What to produce —
Can you copy out the data exactly? Leave the images out.

Source data —
::::::::

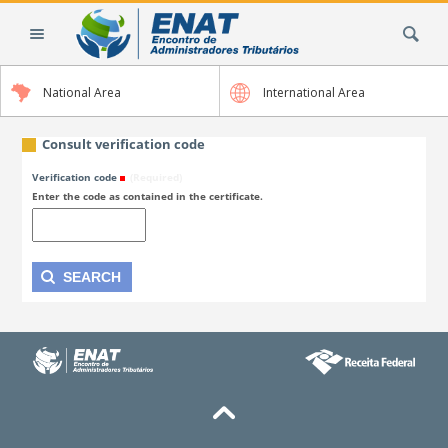
Skip
Search Site
to
content.
|
National Area
International Area
Skip
to
navigation
Consult verification code
Verification code
(Required)
Enter the code as contained in the certificate.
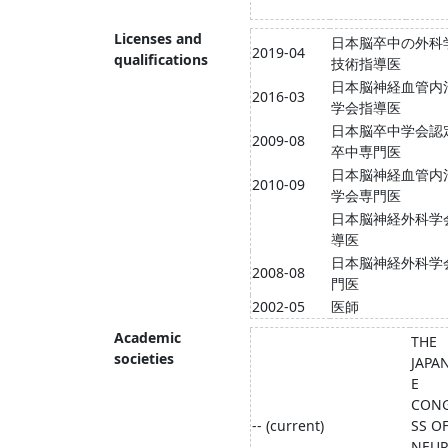
Licenses and
日本脳卒中の外科
2019-04
qualifications
技術指導医
日本脳神経血管内
2016-03
学会指導医
日本脳卒中学会認
2009-08
卒中専門医
日本脳神経血管内
2010-09
学会専門医
日本脳神経外科学
導医
日本脳神経外科学
2008-08
門医
2002-05
医師
Academic
THE
societies
JAPA
E
CON
-- (current)
SS O
NEU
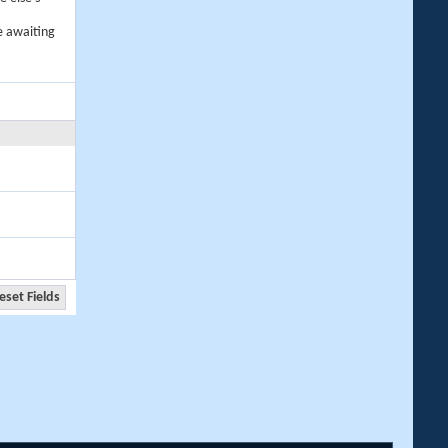
e awaiting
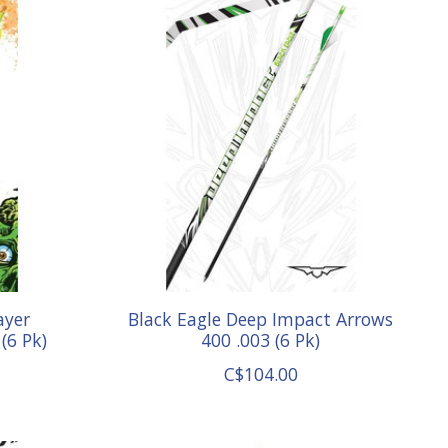
ayer
Black Eagle Deep Impact Arrows
(6 Pk)
400 .003 (6 Pk)
C$104.00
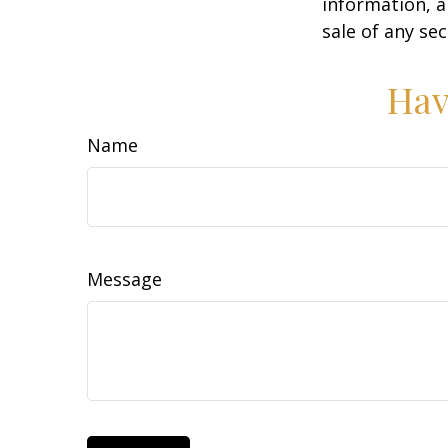
information, a
sale of any se
Hav
Name
Message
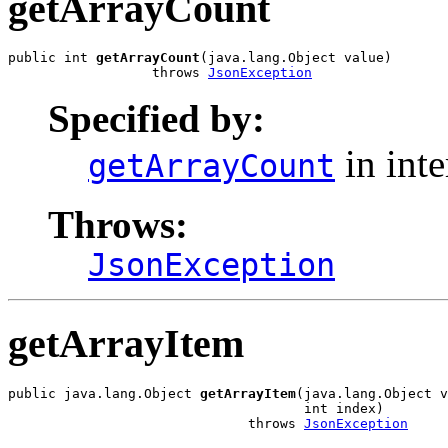
getArrayCount
public int 
getArrayCount
(java.lang.Object value)

                  throws 
JsonException
Specified by:
in int
getArrayCount
Throws:
JsonException
getArrayItem
public java.lang.Object 
getArrayItem
(java.lang.Object v
                                     int index)

                              throws 
JsonException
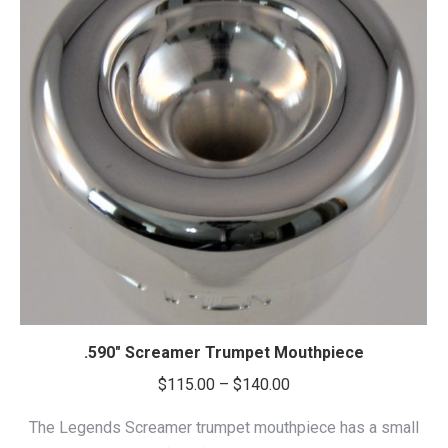
.590″ Screamer Trumpet Mouthpiece
Price
$
115.00
–
$
140.00
range:
The Legends Screamer trumpet mouthpiece has a small
$115.00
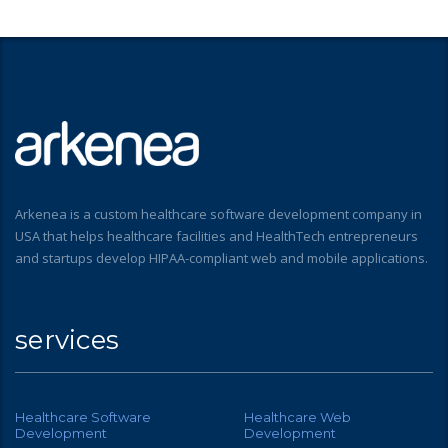
Arkenea is a custom healthcare software development company in
USA that helps healthcare facilities and HealthTech entrepreneurs
and startups develop HIPAA-compliant web and mobile applications.
services
Healthcare Software
Healthcare Web
Development
Development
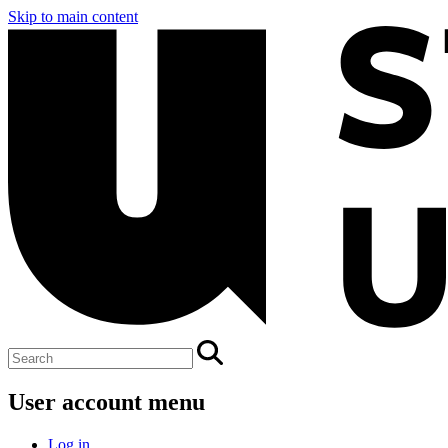
Skip to main content
User account menu
Log in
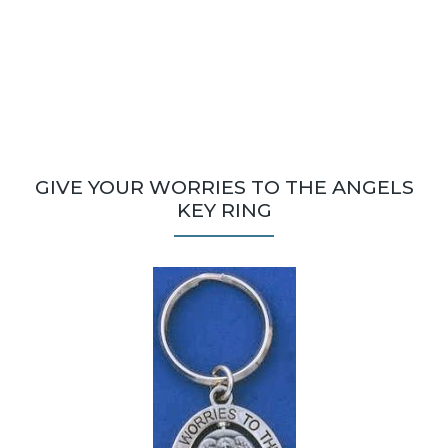
GIVE YOUR WORRIES TO THE ANGELS
KEY RING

::::::::

Finished exercise —
Skip
Search Site
to
content.
|
National Area
International Area
Skip
to
navigation
Consult verification code
Verification code
(Required)
Enter the code as contained in the certificate.
Licenses and
日本脳卒中の外科
2019-04
qualifications
技術指導医
日本脳神経血管内
2016-03
学会指導医
日本脳卒中学会認
2009-08
卒中専門医
日本脳神経血管内
2010-09
学会専門医
日本脳神経外科学
導医
日本脳神経外科学
2008-08
門医
2002-05
医師
Academic
THE
societies
JAPA
E
CON
-- (current)
SS O
NEU
e awaiting
ayer
Black Eagle Deep Impact Arrows
(6 Pk)
400 .003 (6 Pk)
C$104.00
information, a
sale of any se
Hav
Name
Message
getArrayCount
public int 
getArrayCount
(java.lang.Object value)

                  throws 
JsonException
Specified by:
in int
getArrayCount
Throws:
JsonException
getArrayItem
public java.lang.Object 
getArrayItem
(java.lang.Object v
                                     int index)

                              throws 
JsonException
.590″ Screamer Trumpet Mouthpiece
Price
$
115.00
–
$
140.00
range:
The Legends Screamer trumpet mouthpiece has a small
$115.00
Arkenea is a custom healthcare software development company in
USA that helps healthcare facilities and HealthTech entrepreneurs
and startups develop HIPAA-compliant web and mobile applications.
services
Healthcare Software
Healthcare Web
Development
Development
Skip to main content
User account menu
Log in
GIVE YOUR WORRIES TO THE ANGELS
KEY RING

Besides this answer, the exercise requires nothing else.